In uno studio randomizzato controllato su un regime antiretrovirale a due farmaci (dual therapy) con somministrazione intermittente (solo quattro giorni la settimana), i tassi di soppressione virale sono risultati simili a quelli ottenuti con un regime giornaliero: quelli di fallimento virologico e di resistenza, però, con la modalità di trattamento intermittente erano più elevati. I risultati sono stati presentati in un poster alla Conferenza.

Gli autori dello studio avevano precedentemente ottenuto risultati promettenti con un regime a tre farmaci da assumere per soli cinque e quattro giorni consecutivi alla settimana. La somministrazione intermittente, argomentano i ricercatori, può ridurre gli effetti collaterali, abbassare i costi ed essere più pratica per chi deve assume il regime.
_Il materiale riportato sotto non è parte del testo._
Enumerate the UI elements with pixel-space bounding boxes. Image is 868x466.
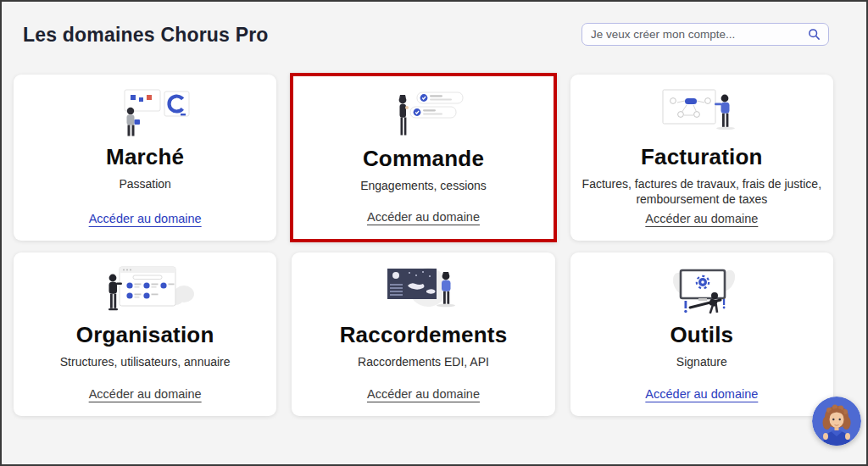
- access-domain-link-outils[interactable]: Accéder au domaine: [645, 387, 758, 401]
- card-raccordements: Raccordements Raccordements EDI, API Acc…: [292, 252, 554, 416]
- domains-grid-row-2: Organisation Structures, utilisateurs, a…: [2, 252, 866, 416]
- search-icon[interactable]: [808, 28, 821, 41]
- access-domain-link-commande[interactable]: Accéder au domaine: [367, 210, 480, 224]
- card-marche: Marché Passation Accéder au domaine: [14, 75, 276, 241]
- page-header: Les domaines Chorus Pro: [2, 2, 866, 75]
- card-title: Marché: [106, 144, 184, 170]
- card-subtitle: Engagements, cessions: [360, 178, 487, 193]
- card-title: Raccordements: [340, 322, 508, 348]
- card-subtitle: Signature: [676, 354, 727, 369]
- card-subtitle: Structures, utilisateurs, annuaire: [60, 354, 231, 369]
- access-domain-link-organisation[interactable]: Accéder au domaine: [89, 387, 202, 401]
- card-title: Organisation: [76, 322, 214, 348]
- card-subtitle: Raccordements EDI, API: [358, 354, 489, 369]
- chorus-pro-domains-page: Les domaines Chorus Pro: [0, 0, 868, 466]
- card-title: Outils: [670, 322, 733, 348]
- card-subtitle: Factures, factures de travaux, frais de …: [579, 176, 825, 207]
- person-diagram-board-illustration: [643, 86, 761, 141]
- card-commande-highlighted: Commande Engagements, cessions Accéder a…: [290, 73, 556, 242]
- person-browser-grid-illustration: [86, 264, 204, 319]
- card-title: Facturation: [641, 144, 763, 170]
- person-world-dashboard-illustration: [364, 264, 482, 319]
- access-domain-link-marche[interactable]: Accéder au domaine: [89, 212, 202, 225]
- access-domain-link-raccordements[interactable]: Accéder au domaine: [367, 387, 480, 401]
- card-organisation: Organisation Structures, utilisateurs, a…: [14, 252, 276, 416]
- page-title: Les domaines Chorus Pro: [23, 24, 269, 47]
- search-input[interactable]: [591, 28, 808, 41]
- card-outils: Outils Signature Accéder au domaine: [570, 252, 833, 416]
- person-screen-gear-illustration: [643, 264, 761, 319]
- assistant-avatar[interactable]: [812, 397, 861, 446]
- card-title: Commande: [363, 146, 484, 172]
- create-account-search-box[interactable]: [581, 23, 829, 46]
- access-domain-link-facturation[interactable]: Accéder au domaine: [645, 212, 758, 225]
- person-checklist-illustration: [364, 88, 482, 142]
- card-subtitle: Passation: [119, 176, 170, 191]
- domains-grid-row-1: Marché Passation Accéder au domaine: [2, 75, 866, 241]
- person-board-refresh-illustration: [86, 86, 204, 141]
- card-facturation: Facturation Factures, factures de travau…: [570, 75, 833, 241]
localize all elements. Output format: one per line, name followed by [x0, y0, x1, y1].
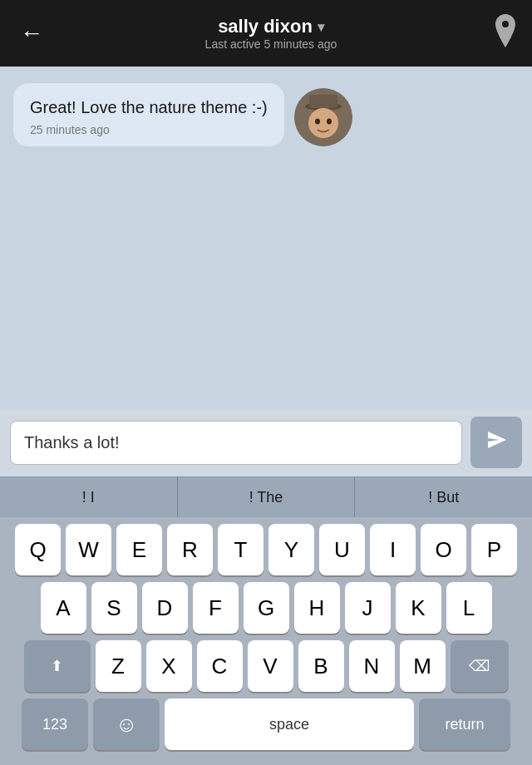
key-t[interactable]: T	[218, 524, 264, 575]
svg-marker-6	[488, 432, 506, 448]
contact-info: sally dixon ▾ Last active 5 minutes ago	[205, 16, 337, 51]
emoji-key[interactable]: ☺	[93, 698, 160, 750]
avatar	[294, 88, 352, 146]
svg-point-3	[308, 108, 338, 138]
shift-key[interactable]: ⬆	[24, 640, 91, 692]
keyboard-row-3: ⬆ Z X C V B N M ⌫	[3, 640, 529, 692]
send-icon	[485, 428, 508, 457]
key-z[interactable]: Z	[96, 640, 141, 692]
key-n[interactable]: N	[349, 640, 395, 692]
key-f[interactable]: F	[193, 582, 239, 634]
key-a[interactable]: A	[41, 582, 86, 634]
keyboard-row-2: A S D F G H J K L	[3, 582, 529, 634]
back-button[interactable]: ←	[13, 13, 50, 53]
space-key[interactable]: space	[165, 698, 414, 750]
key-c[interactable]: C	[197, 640, 243, 692]
key-h[interactable]: H	[294, 582, 340, 634]
svg-rect-2	[309, 95, 337, 108]
message-text: Great! Love the nature theme :-)	[30, 96, 268, 118]
message-input[interactable]	[10, 421, 462, 465]
key-l[interactable]: L	[446, 582, 492, 634]
key-m[interactable]: M	[400, 640, 446, 692]
key-d[interactable]: D	[142, 582, 188, 634]
send-button[interactable]	[470, 417, 522, 468]
contact-name: sally dixon	[218, 16, 313, 37]
key-q[interactable]: Q	[15, 524, 61, 575]
message-bubble: Great! Love the nature theme :-) 25 minu…	[13, 83, 284, 146]
message-row: Great! Love the nature theme :-) 25 minu…	[13, 83, 519, 146]
message-time: 25 minutes ago	[30, 123, 268, 136]
predictive-item-1[interactable]: ! I	[0, 477, 178, 517]
chevron-down-icon[interactable]: ▾	[318, 19, 324, 35]
svg-point-5	[327, 119, 332, 125]
key-k[interactable]: K	[396, 582, 441, 634]
input-area	[0, 408, 532, 476]
key-g[interactable]: G	[244, 582, 289, 634]
key-p[interactable]: P	[471, 524, 517, 575]
key-v[interactable]: V	[248, 640, 293, 692]
keyboard-row-bottom: 123 ☺ space return	[3, 698, 529, 755]
key-e[interactable]: E	[116, 524, 162, 575]
keyboard: Q W E R T Y U I O P A S D F G H J K L ⬆ …	[0, 517, 532, 765]
predictive-bar: ! I ! The ! But	[0, 476, 532, 517]
key-r[interactable]: R	[167, 524, 213, 575]
svg-point-4	[315, 119, 320, 125]
chat-area: Great! Love the nature theme :-) 25 minu…	[0, 67, 532, 408]
keyboard-row-1: Q W E R T Y U I O P	[3, 524, 529, 575]
key-x[interactable]: X	[146, 640, 192, 692]
contact-name-row: sally dixon ▾	[218, 16, 324, 37]
key-i[interactable]: I	[370, 524, 416, 575]
location-icon[interactable]	[492, 14, 519, 53]
key-o[interactable]: O	[421, 524, 466, 575]
header: ← sally dixon ▾ Last active 5 minutes ag…	[0, 0, 532, 67]
key-s[interactable]: S	[91, 582, 137, 634]
key-y[interactable]: Y	[268, 524, 314, 575]
numbers-key[interactable]: 123	[22, 698, 88, 750]
predictive-item-3[interactable]: ! But	[355, 477, 532, 517]
backspace-key[interactable]: ⌫	[451, 640, 509, 692]
key-b[interactable]: B	[298, 640, 344, 692]
return-key[interactable]: return	[419, 698, 510, 750]
key-j[interactable]: J	[345, 582, 391, 634]
key-u[interactable]: U	[319, 524, 365, 575]
contact-status: Last active 5 minutes ago	[205, 37, 337, 51]
predictive-item-2[interactable]: ! The	[178, 477, 356, 517]
key-w[interactable]: W	[66, 524, 111, 575]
La sostenibilità a lungo termine di questi regimi e il rischio di sviluppare resistenza che possono implicare continuano però ad essere oggetto di critiche da parte di alcuni esperti di HIV.

La somministrazione intermittente non era finora mai stata sperimentata con la dual therapy.

Tra giugno 2021 e gennaio 2022, 433 persone con infezione da HIV hanno preso parte allo studio presso diverse strutture mediche specializzate in Francia. Per essere eleggibili, i partecipanti dovevano avere carica virale costantemente non rilevabile da più di un anno e non presentare resistenze ai due farmaci che componevano il regime.

I partecipanti sono stati randomizzati in due gruppi: 219 di loro sono state assegnate al gruppo a somministrazione intermittente (assunzione dei farmaci per quattro giorni consecutivi alla settimana, con tre di "riposo") e gli altri 214 al gruppo che invece assumeva farmaci tutti i giorni. Il 66% dei partecipanti è stato trattato con dolutegravir più lamivudina (Dovato), il 34% con dolutegravir più rilpivirina (Juluca) e tre con darunavir più lamivudina.

Dopo un anno, la differenza nei tassi di soppressione virale tra i diversi gruppi è risultata trascurabile: hanno mantenuto una carica virale non rilevabile il 94,5% dei partecipanti che assumevano i farmaci solo quattro giorni la settimana e il 96,3% di quelli che li assumevano quotidianamente.

Nel gruppo con somministrazione intermittente sono però stati riportati otto casi di fallimento terapeutico, contro nessuno nel gruppo a dosaggio giornaliero. Sei casi si sono verificati in partecipanti trattati con dolutegravir più lamivudina. Rispetto alla rilpivirina, la lamivudina ha un'emivita breve (ossia impiega poco tempo a diminuire la sua concentrazione nell'organismo) e una barriera relativamente bassa verso la resistenza (il che significa che il virus può sviluppare rapidamente una resistenza a questo farmaco quando la concentrazione è bassa).

Degli otto partecipanti che sono andati incontro a fallimento terapeutico nel gruppo con somministrazione intermittente, si è scoperto che quattro avevano una resistenza ai farmaci che stavano assumendo.